Breadon explained that she uses homeopathic remedies in conjunction with her physical therapy in order to assist patients with different issues. She believes the alternative system has a long-proven history of effectiveness.

“It is a very holistic approach where it makes you look at the big picture,” Breadon said. 

Samuel Hahnemann, the founder of homeopathy, developed the system in the late 1700s. Breadon explained how he, as a trained medical professional, became disenchanted with the inadequacies of healthcare during his time. So, he developed a medical system that he saw as less violent, more patient-oriented and more effective than mainstream medicine. 

Notably, homeopathy has long been considered a pseudoscientific system by western medicine. 

In 2015 the Australian government’s National Health and Medical Research Council did a comprehensive assessment on homeopathy’s effectiveness in treating a large number of different clinical conditions. The assessment found that the evidence was not compelling and that it failed to show that homeopathy is effective in treating any of the looked at clinical conditions. 

A number of the key concepts that underpin the system did not agree with fundamental scientific concepts, the NIH reported. 

Regardless, homeopathy is still widely used across the United States. The NIH estimated that five million adults and one million children have used homeopathy in recent years. 

Outside of politics and activism, Breadon loves to cook up a nice breakfast and have all her friends over. She said she takes great pleasure in sitting down for a good meal with friends and having engaging conversations. 

Her house is currently empty of pets as her two elderly cats have recently passed on.

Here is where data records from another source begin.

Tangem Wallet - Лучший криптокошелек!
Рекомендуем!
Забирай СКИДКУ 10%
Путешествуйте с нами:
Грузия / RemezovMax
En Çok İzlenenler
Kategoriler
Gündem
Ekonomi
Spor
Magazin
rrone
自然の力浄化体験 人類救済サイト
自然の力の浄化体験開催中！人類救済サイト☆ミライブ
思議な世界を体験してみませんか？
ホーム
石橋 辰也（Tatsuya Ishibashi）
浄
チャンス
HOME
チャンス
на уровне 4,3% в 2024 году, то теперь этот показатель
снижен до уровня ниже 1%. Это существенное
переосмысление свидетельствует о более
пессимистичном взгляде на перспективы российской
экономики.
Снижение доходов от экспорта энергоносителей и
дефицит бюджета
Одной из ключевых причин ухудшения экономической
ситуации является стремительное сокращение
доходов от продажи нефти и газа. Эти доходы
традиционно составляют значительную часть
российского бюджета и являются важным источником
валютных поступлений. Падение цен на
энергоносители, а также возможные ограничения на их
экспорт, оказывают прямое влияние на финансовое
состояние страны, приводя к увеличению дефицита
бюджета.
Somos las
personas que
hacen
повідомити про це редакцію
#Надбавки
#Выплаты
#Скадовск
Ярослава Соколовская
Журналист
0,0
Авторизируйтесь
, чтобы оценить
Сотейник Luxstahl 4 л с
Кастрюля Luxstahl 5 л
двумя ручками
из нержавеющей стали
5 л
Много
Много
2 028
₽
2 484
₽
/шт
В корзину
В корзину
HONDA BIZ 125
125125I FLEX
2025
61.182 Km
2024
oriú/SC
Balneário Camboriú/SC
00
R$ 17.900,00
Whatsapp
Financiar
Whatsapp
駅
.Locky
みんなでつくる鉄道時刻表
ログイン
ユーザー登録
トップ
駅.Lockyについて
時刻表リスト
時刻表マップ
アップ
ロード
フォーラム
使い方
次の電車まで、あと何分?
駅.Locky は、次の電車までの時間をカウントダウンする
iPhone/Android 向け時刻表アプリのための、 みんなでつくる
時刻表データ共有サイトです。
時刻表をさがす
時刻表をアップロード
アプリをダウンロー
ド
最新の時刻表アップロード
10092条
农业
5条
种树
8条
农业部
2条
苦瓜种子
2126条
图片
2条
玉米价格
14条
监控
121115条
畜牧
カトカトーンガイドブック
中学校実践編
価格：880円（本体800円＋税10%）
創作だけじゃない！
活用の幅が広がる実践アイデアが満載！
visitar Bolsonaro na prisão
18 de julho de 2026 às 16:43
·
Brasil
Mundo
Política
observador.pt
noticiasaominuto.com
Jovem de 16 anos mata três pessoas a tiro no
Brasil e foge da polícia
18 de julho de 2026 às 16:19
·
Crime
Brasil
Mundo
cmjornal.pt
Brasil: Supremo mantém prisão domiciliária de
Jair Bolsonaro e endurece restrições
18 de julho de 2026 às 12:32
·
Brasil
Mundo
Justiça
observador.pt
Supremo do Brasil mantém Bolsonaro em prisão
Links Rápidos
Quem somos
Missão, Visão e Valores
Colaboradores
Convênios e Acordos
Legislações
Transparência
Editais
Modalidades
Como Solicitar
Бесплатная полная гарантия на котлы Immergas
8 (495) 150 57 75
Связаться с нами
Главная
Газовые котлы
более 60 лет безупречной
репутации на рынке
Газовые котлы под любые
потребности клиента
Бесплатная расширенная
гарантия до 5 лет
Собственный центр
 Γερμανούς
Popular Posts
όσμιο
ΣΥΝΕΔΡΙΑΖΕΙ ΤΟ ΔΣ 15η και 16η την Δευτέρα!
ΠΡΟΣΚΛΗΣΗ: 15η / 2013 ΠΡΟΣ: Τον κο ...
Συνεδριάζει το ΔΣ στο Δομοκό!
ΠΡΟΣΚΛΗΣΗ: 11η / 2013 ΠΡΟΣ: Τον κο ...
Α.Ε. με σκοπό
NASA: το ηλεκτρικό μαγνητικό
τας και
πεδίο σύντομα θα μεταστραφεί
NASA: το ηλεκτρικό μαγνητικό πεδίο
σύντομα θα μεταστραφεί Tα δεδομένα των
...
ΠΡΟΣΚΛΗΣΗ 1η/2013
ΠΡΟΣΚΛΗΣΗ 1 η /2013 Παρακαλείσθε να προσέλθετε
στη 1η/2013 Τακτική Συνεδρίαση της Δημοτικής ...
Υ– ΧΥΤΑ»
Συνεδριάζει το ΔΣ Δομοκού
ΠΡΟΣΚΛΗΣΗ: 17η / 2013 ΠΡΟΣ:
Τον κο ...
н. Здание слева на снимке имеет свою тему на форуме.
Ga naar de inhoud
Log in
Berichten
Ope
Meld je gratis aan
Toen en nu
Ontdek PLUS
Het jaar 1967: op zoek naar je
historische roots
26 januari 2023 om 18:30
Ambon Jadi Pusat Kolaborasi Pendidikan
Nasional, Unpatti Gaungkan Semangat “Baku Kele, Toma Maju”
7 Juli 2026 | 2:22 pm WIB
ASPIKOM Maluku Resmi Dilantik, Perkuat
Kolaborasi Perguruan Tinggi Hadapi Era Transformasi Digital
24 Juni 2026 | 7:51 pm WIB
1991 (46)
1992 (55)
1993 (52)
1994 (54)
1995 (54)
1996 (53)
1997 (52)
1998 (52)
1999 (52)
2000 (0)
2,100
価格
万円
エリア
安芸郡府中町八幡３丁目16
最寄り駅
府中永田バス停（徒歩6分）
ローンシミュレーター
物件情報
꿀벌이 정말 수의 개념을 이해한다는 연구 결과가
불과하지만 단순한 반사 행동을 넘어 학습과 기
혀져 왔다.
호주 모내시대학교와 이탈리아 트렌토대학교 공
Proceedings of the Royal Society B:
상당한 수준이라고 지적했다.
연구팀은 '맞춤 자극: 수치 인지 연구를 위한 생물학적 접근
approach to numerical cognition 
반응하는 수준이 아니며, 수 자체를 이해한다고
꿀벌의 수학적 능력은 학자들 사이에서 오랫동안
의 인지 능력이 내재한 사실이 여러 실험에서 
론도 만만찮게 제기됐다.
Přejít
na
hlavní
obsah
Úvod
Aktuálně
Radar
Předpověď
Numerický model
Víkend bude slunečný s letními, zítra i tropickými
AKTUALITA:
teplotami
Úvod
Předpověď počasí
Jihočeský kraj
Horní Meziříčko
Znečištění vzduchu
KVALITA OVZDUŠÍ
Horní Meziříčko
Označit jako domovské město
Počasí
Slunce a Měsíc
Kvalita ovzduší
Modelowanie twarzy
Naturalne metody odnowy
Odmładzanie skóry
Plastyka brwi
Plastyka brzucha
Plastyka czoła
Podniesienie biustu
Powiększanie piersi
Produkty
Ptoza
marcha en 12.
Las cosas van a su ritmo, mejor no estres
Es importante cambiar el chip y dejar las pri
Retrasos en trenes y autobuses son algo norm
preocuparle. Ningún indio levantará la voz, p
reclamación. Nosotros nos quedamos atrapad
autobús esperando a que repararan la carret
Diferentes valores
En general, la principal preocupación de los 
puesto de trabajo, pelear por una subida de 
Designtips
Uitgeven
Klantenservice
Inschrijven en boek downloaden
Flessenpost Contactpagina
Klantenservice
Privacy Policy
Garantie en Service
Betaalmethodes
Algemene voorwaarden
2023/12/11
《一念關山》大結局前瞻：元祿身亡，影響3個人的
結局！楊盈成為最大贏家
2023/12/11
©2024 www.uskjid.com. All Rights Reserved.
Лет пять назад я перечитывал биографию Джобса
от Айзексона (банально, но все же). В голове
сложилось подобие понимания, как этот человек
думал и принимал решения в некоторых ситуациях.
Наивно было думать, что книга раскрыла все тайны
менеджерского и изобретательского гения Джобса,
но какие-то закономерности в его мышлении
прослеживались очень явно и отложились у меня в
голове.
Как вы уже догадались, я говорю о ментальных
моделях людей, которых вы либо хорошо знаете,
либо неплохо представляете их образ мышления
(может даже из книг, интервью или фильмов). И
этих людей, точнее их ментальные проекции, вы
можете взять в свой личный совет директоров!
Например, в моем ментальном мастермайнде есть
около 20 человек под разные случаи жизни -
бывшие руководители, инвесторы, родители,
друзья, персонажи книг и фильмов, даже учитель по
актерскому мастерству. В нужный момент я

“We wanted to just take a little break, before we decide to have another one,” Breadon said. “We’re not currently looking, but we really feel that a kitty who needs to come and live with us will turn up one of these days.”


  • The article about Liz Breadon describes a very credible candidate for Boston City Council. It would have been sufficient to mention that Liz studied homeopathy. The negative comments about the field of homeopathy are uncalled for.

    • They are called for. Someone who thinks modern medicine is not as useful as some diluted water pseudoscience, is not someone we want to have power over our hospitals, Schools, public health…

    • Those were not negative comments; they were objective facts.

      It is a **fact** that homeopathy is not an effective medical treatment.

      It is a **fact** that homeopathy is considered to be a pseudoscience by the medical community at large.

      It is a **fact** that there are no known physiological processes that could allow for homeopathy to be medically efficacious.

      It is my **opinion** (as a biomedical researcher) that the perceived benefits of homeopathy reported by its supporters can be fully explained by a combination of the placebo effect, confirmation bias, and psychosomatic effects.

      People are free to practice what they believe; if Liz believes homeopathy has curative powers, all the more power to her. If it’s improved her life, fantastic!

      However, I believe the author of this article was absolutely justified in presenting the facts of homeopathy (which they did clearly and without bias). This is undoubtedly relevant for anyone considering voting for her, especially in a city with such an immense base of medical practitioners and researchers whose professions are built upon evidence-based practice.